[YOUR OBJECTIVE]
Keep every word the same. Repeat the records without their images.

(Stored data entries)

● ● ● ●

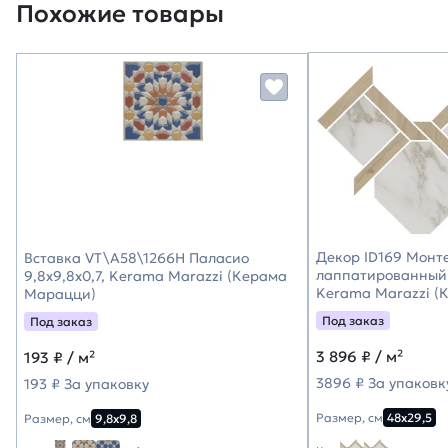
Похожие товары
Декор ID169 Монт
Вставка VT\A58\1266H Паласио
лаппатированный 
9,8x9,8x0,7, Kerama Marazzi (Керама
Kerama Marazzi (
Марацци)
Под заказ
Под заказ
3 896
₽ / м²
193
₽ / м²
3896 ₽ За упаковк
193 ₽ За упаковку
Размер, см
48х29,5
Размер, см
9,8х9,8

● ● ● ●

[RESULT OF THIS EXERCISE]
Похожие товары
Декор ID169 Монт
Вставка VT\A58\1266H Паласио
лаппатированный 
9,8x9,8x0,7, Kerama Marazzi (Керама
Kerama Marazzi (
Марацци)
Под заказ
Под заказ
3 896
₽ / м²
193
₽ / м²
3896 ₽ За упаковк
193 ₽ За упаковку
Размер, см
48х29,5
Размер, см
9,8х9,8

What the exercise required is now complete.